Biofilm formation of wild-type D39 and Δrgg (SP68) and Over-EXP (SP44) mutants on eukaryotic cells. Cultures were grown in CDM++ to an OD₆₀₀ of 0.1 and inoculated on top of a fixed lung cell line (A549). Every 12 h, the medium was changed to avoid bacterial lysis. At 36 h, the supernatant was removed, the biofilm was resuspended in rich medium, the wells were scraped, and the material obtained was immediately refrigerated for plating. The y axis shows the number of biofilm CFU recovered from wells as fold change compared to wild-type D39, and each value is the mean and the standard error of the mean of at least three independent biological experiments. ****, P < 0.0001.

FIG 7

Bacterial burden of wild-type D39 and Δrgg (SP68) and Over-EXP (SP44) mutant strains in a mouse early lung infection model. Each dot represents results for a single mouse, and bars represent the mean and the standard error of the mean of each group. Mice were inoculated intranasally with 5 × 10⁶ CFU in 50 µl of 1× PBS and killed after 24 h. Recovery of samples took place immediately after death, and all washes were placed at 4°C for dilution and plating. (A) Nasal cavity wash. **, P < 0.01; *, P < 0.05. (B) BALF. (C) Mixed-infection assay with D39 and Over-EXP. The first set was recovered from nasal wash. Each point represents results for a single mouse, and bars show the median CI of the group. The second and third sets show bacteria recovered from BALF and mashed lungs, respectively. The y axis shows the ratio of the bacterial counts recovered to the inoculum.
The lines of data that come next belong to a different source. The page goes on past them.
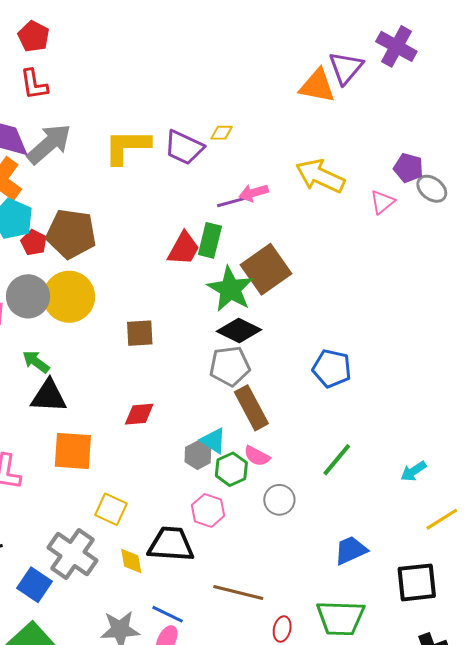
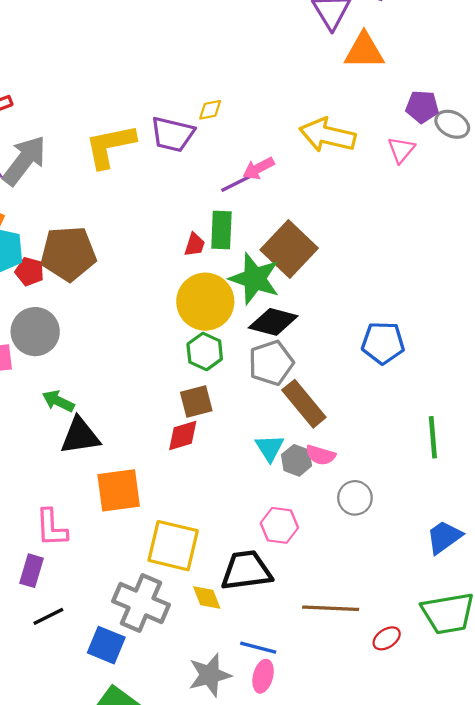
orange triangle: (317, 86) -> (364, 51), moved
red trapezoid: (184, 249) -> (195, 245), size x0.6
yellow circle: (69, 297) -> (205, 302), moved
brown square: (140, 333) -> (196, 402), moved
cyan triangle: (213, 441) -> (270, 448), turned 36
gray hexagon: (198, 455) -> (297, 460), moved
green line: (337, 460) -> (433, 437), moved, turned -33
green hexagon: (231, 469) -> (205, 351), moved
yellow square: (111, 509) -> (173, 546), size x1.5
red ellipse: (282, 629) -> (387, 638), turned 55

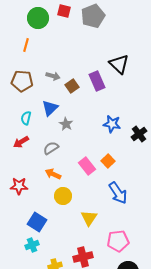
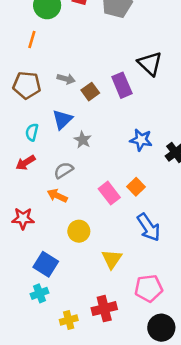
orange arrow: (53, 174) -> (57, 196), moved

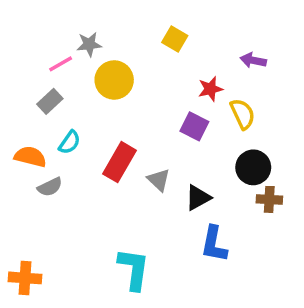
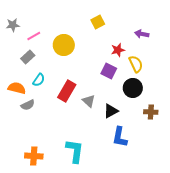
yellow square: (175, 39) -> (98, 22), turned 32
gray star: (89, 44) -> (13, 25), moved
black circle: (253, 167) -> (133, 88), moved
orange cross: (25, 278) -> (34, 156), moved

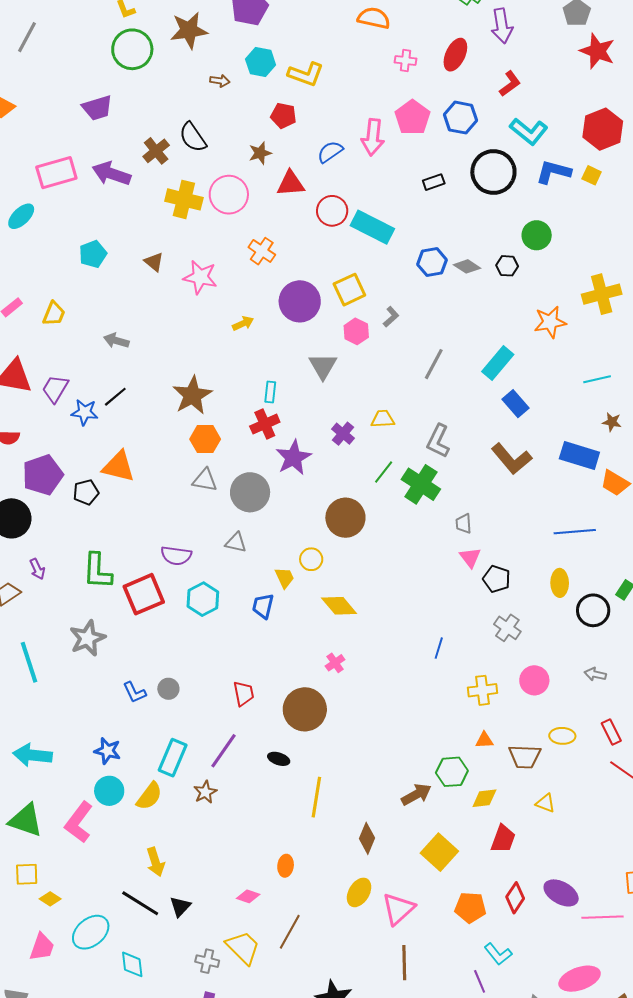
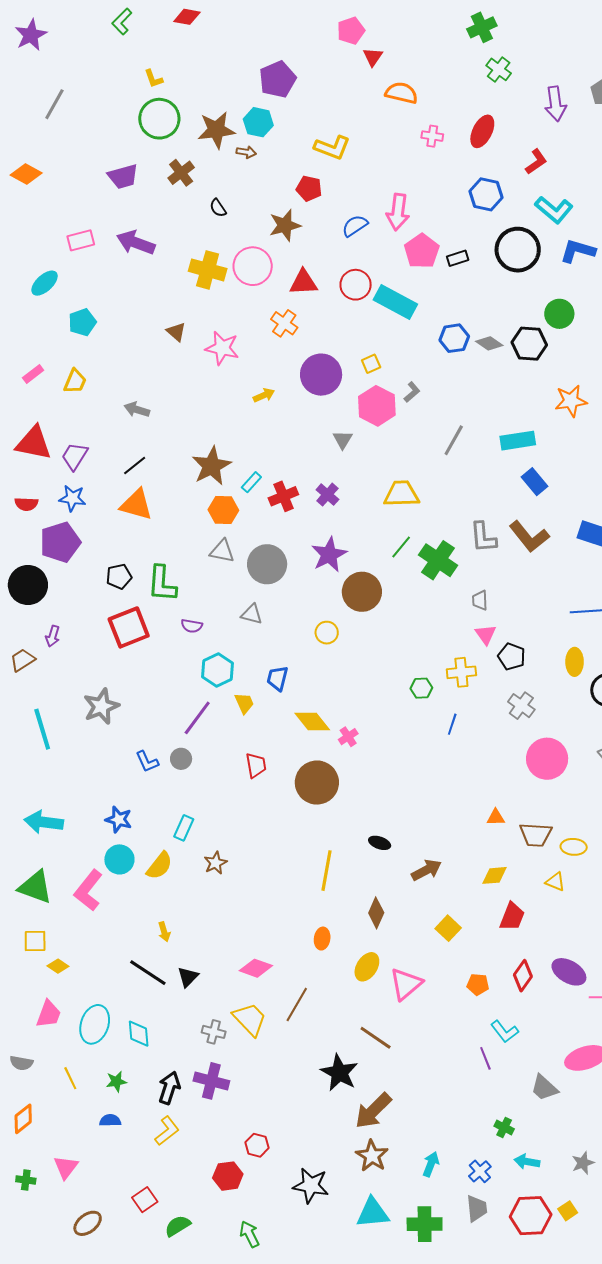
purple arrow: (502, 26) -> (555, 104), moved
brown star: (189, 30) -> (216, 130), moved
cyan hexagon: (261, 62) -> (258, 122), moved
pink pentagon: (412, 117) -> (422, 251), moved
black semicircle: (193, 137) -> (218, 208), size x0.6
brown cross: (156, 151) -> (181, 173), moved
brown star: (260, 153) -> (285, 225), size x1.4
pink rectangle: (56, 173) -> (81, 240), size x0.7
red triangle: (291, 184) -> (304, 282), moved
cyan pentagon: (93, 254) -> (82, 322), moved
black hexagon: (507, 266) -> (529, 344), size x1.6
yellow square: (349, 290) -> (371, 364), size x0.6
pink hexagon: (356, 331) -> (377, 406), size x1.5
cyan rectangle: (498, 363) -> (518, 441), turned 40
gray triangle: (323, 366) -> (343, 440), size x0.7
cyan rectangle: (270, 392) -> (251, 482), moved, turned 35
blue star: (85, 412) -> (72, 498), moved
yellow trapezoid: (383, 419) -> (401, 494), size x1.5
purple cross: (343, 434) -> (327, 495), moved
gray L-shape: (438, 441) -> (483, 537), moved, turned -32
purple star: (293, 458) -> (329, 555), moved
orange triangle: (119, 467) -> (136, 505), moved
black pentagon: (86, 492) -> (119, 576), moved
purple semicircle: (176, 556) -> (192, 626), size x0.7
purple arrow: (37, 569) -> (53, 636), turned 40
green L-shape: (97, 571) -> (162, 584), moved
yellow trapezoid: (285, 578) -> (244, 703), moved
red square: (144, 594) -> (129, 628), moved
yellow diamond: (339, 606) -> (312, 721), moved
pink circle: (534, 680) -> (547, 759), size x1.4
yellow cross: (483, 690) -> (461, 672), moved
yellow ellipse: (562, 736) -> (574, 847), moved
purple line: (224, 751) -> (197, 718), moved
cyan rectangle: (173, 758) -> (184, 828), size x0.7
black ellipse: (279, 759) -> (380, 843), moved
green hexagon: (452, 772) -> (421, 688), moved, size x0.7
yellow square: (439, 852) -> (448, 928), size x0.7
yellow arrow: (155, 862) -> (164, 932), size x0.7
orange ellipse: (286, 866) -> (322, 939), moved
pink diamond: (248, 896) -> (256, 968), size x1.4
orange pentagon: (470, 908) -> (478, 984), size x0.7
cyan ellipse: (91, 932) -> (95, 1024), moved, turned -33
brown line: (404, 963) -> (376, 1038), moved, turned -56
A ratio of >1 indicates that the overexpression strain was predominant, while a ratio of 0 to 1 indicates that D39 was recovered in higher numbers. *, P < 0.05.

FIG 8

Production of surface polysaccharides following treatment with synthetic SHP. Each dot represents the measurement of the FITC-dextran exclusion area for a single cell, and bars represent the mean and the standard error of the mean of each group. ****, P < 0.0001.

FIG 9

Schematic representation of the Rgg/SHP system in S. pneumoniae D39. The SHP precursor is produced, processed, and exported by PptAB and Eep (16, 77). Once it reaches the quorum-sensing threshold, the mature peptide is imported by Opp (12, 15, 16), and it binds to Rgg for activation of the shp promoter. This, in turn, activates the pheromone positive-feedback loop and an operon formed by 12 genes initiated at the shp gene. High activation of this regulon upregulates polysaccharide synthesis and downregulates biofilm formation.